───── Provided information ─────

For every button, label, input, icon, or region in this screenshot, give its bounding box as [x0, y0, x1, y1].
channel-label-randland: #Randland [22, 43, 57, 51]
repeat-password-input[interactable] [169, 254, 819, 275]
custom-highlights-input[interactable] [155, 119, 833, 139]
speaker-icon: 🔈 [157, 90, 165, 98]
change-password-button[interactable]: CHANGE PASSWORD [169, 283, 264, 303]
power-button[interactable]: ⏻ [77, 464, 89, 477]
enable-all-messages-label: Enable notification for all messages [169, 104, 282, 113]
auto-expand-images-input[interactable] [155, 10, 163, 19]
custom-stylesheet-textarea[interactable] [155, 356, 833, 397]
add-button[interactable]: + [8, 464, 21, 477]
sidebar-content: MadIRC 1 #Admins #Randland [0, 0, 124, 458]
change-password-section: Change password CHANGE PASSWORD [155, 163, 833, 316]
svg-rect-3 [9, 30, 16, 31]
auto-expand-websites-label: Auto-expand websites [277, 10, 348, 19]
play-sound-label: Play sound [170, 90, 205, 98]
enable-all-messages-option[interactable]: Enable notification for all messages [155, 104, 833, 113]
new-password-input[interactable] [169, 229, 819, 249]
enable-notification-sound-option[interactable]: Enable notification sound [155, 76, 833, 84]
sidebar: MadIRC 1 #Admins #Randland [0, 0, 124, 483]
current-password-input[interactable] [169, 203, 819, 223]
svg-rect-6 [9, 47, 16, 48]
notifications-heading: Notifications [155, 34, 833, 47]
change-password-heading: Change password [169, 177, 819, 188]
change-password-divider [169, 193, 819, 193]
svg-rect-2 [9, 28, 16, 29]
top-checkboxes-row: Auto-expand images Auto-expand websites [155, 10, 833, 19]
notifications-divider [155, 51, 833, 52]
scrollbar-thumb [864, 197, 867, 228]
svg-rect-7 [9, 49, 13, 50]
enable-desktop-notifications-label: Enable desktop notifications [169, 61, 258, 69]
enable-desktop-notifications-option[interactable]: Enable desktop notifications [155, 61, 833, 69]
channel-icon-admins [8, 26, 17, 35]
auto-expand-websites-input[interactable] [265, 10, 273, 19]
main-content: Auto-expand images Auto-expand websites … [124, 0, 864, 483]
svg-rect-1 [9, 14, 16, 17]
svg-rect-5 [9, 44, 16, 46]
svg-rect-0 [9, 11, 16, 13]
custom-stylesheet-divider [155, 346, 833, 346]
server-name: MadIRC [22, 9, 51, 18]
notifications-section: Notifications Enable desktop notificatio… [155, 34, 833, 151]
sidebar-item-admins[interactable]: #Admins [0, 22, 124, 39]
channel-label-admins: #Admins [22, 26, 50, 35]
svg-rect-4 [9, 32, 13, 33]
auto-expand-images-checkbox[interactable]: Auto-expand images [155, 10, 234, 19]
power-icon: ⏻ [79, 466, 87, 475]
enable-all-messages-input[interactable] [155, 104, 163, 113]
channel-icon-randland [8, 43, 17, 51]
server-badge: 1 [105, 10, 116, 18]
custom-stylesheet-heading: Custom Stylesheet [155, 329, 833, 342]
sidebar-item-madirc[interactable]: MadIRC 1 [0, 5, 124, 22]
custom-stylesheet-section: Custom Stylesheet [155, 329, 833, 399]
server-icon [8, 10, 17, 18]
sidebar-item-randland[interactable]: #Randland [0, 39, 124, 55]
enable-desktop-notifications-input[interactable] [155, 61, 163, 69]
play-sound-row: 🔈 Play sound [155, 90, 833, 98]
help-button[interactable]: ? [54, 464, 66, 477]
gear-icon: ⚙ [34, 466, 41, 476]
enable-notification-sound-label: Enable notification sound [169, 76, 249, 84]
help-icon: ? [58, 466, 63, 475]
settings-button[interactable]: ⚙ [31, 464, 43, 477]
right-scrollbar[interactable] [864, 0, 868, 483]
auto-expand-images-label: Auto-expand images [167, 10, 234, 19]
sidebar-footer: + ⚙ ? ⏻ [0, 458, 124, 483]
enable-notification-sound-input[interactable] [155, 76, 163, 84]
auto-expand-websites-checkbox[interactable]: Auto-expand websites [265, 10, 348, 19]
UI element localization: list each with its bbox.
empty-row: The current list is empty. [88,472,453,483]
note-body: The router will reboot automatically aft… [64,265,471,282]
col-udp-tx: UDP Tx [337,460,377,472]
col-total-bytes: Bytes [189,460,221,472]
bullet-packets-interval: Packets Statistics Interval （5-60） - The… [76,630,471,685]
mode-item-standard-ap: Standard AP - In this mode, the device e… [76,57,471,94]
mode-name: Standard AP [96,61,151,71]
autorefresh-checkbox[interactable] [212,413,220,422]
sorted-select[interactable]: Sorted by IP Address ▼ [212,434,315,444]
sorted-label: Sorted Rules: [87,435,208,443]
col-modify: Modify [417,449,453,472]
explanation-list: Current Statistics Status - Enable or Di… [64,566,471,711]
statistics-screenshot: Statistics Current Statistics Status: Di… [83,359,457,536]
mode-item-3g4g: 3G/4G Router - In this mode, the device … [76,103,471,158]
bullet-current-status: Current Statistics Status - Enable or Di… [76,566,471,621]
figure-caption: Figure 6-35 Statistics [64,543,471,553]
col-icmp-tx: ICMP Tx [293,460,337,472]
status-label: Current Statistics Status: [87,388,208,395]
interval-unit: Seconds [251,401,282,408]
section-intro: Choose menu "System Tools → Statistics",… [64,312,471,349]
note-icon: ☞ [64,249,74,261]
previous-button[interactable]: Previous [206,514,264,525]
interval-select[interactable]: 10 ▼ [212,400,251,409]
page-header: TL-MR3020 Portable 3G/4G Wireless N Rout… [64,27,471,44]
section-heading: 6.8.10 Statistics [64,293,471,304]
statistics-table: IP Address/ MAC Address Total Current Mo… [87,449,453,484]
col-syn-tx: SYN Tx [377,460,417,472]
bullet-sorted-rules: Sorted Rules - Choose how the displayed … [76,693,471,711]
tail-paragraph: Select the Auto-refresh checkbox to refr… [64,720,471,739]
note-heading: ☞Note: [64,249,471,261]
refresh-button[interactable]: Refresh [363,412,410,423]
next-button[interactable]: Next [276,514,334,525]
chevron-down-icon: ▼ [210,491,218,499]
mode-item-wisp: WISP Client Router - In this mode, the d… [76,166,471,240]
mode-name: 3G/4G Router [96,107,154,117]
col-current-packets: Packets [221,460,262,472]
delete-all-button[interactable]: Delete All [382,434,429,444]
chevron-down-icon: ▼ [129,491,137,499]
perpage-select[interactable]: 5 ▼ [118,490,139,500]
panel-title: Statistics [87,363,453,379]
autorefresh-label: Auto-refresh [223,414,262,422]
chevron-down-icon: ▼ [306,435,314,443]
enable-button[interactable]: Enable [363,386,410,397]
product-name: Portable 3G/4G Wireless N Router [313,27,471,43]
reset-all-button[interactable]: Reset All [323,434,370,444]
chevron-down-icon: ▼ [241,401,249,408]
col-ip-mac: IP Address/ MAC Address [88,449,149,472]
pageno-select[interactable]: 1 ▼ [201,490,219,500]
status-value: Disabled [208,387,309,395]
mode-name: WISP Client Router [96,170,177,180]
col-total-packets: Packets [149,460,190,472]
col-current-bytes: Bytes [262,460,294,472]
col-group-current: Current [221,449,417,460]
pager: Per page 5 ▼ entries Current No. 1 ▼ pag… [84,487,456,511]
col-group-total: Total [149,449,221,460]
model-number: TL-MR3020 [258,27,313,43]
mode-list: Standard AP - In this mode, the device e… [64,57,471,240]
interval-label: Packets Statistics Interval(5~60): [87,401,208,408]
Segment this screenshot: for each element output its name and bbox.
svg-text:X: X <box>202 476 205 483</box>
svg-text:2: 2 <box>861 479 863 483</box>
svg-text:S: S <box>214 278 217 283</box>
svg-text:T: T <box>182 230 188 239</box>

─────

(Task prompt): Return every line of the data above in which "screenshot" appears.

(Written solution):
For every button, label, input, icon, or region in this screenshot, give its bounding box as [x0, y0, x1, y1].
statistics-screenshot: Statistics Current Statistics Status: Di… [83,359,457,536]
Segment this screenshot: for each element output its name and bbox.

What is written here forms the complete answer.